Reproduce exactly the lines below, starting with the line that contains "A Keleti István" and ending with the last line of the records, both included, and nothing else.
+ + +
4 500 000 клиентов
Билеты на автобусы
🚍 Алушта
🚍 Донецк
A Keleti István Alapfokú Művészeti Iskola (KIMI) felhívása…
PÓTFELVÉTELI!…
+ + +
● Output:
A Keleti István Alapfokú Művészeti Iskola (KIMI) felhívása…
PÓTFELVÉTELI!…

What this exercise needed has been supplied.